As described above in detail, the plasma etching apparatus according to the present invention is a plasma etching apparatus which performs dry etching on an object to be processed to finely process the surface of the object. Since at least the surface of the provided plasma-resistant member is formed of yttrium fluoride, the surface of the plasma-resistant member becomes chemically stable with respect to the processing gas (CF-based gas), The scattering of the fine particles is suppressed, the consumption of the plasma resistant member can be reduced, and the durability can be improved.

The plasma-resistant member can be formed by spraying yttrium fluoride on the surface of the material.
Further, it can be formed of a sintered body of yttrium fluoride, and the above-described effects can be easily obtained by any method.

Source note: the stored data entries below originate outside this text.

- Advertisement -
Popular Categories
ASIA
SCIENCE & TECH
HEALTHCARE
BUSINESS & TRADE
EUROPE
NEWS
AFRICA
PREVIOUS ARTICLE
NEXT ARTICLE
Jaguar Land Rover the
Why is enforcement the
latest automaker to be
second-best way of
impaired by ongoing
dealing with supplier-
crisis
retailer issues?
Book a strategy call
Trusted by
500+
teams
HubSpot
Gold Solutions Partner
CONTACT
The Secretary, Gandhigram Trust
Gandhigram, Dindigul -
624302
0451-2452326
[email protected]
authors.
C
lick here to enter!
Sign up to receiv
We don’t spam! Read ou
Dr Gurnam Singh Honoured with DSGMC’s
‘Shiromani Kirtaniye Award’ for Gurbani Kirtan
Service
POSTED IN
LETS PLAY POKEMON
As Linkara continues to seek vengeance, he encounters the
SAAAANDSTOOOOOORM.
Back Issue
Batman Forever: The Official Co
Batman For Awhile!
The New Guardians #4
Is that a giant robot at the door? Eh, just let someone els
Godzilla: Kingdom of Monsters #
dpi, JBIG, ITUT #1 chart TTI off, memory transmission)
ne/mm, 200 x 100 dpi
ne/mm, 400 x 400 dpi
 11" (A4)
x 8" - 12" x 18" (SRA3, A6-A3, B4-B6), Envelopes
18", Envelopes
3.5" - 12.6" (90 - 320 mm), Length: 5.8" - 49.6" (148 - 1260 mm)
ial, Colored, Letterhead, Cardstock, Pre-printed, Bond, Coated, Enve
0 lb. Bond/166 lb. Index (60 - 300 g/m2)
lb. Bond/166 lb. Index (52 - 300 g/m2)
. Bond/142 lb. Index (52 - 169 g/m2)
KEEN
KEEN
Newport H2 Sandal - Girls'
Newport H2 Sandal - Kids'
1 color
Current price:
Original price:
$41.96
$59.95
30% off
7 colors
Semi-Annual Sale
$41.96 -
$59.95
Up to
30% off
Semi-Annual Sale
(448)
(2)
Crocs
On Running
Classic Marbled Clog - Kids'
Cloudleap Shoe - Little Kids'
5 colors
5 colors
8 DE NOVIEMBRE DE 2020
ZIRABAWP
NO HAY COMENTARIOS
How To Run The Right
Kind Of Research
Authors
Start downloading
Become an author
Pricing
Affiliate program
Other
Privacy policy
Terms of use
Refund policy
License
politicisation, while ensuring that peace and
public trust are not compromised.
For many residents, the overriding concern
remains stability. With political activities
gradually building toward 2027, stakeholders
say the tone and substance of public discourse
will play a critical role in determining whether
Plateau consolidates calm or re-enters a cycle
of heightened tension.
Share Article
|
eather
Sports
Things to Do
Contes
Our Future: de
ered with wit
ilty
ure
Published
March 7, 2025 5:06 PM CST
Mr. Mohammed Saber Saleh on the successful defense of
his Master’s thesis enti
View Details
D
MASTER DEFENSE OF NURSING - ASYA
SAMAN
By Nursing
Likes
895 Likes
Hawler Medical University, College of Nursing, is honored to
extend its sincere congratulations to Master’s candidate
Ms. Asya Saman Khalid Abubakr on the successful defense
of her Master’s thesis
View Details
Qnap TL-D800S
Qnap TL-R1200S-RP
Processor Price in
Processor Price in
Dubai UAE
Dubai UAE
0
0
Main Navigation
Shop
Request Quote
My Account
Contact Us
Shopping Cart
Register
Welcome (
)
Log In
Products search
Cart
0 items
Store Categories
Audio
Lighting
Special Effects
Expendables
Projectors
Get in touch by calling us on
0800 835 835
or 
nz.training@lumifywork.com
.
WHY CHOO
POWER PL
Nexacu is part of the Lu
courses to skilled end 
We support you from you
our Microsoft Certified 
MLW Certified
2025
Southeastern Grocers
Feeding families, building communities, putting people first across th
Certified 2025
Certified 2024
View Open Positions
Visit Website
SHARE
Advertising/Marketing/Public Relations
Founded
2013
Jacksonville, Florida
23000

[Brief description of the drawings]

FIG. 1 is an internal structural view showing one embodiment of a plasma etching apparatus according to the present invention.

FIG. 2 is a diagram for explaining a method of measuring a shaving amount according to an embodiment of the present invention.

FIG. 3 is a bar graph showing the shaving amount of an example of the present invention together with a comparative example.

[Explanation of symbols]

 Reference Signs List 3 semiconductor wafer (object to be processed) 12 baffle plate (plasma resistant member) 13 insulating ring (plasma resistant member) 14 first bellows cover (plasma resistant member) 15 second bellows cover (plasma resistant member)

 ────────────────────────────────────────────────── ─── Continuation of front page (72) Inventor Hiroyuki Nakayama 2381, Kita-Shimojo, Fujii-machi, Nirasaki-shi, Yamanashi Prefecture F-term in Tokyo Electron Yamanashi Co., Ltd. 4K031 AA08 AB02 AB09 CB50 5F004 AA15 BA04 BB28 BB29 CA05

Claims (3)

[Claims] 1. A plasma etching apparatus for subjecting an object to be subjected to dry etching to finely process the surface of the object, wherein at least the surface of the plasma-resistant member provided in the processing chamber has a surface of yttrium fluoride. A plasma etching apparatus characterized by being formed by: 2. The plasma etching apparatus according to claim 1, wherein the plasma-resistant member is formed by spraying yttrium fluoride on a surface of a material. 3. The plasma etching apparatus according to claim 1, wherein the plasma-resistant member is formed of a sintered body of yttrium fluoride.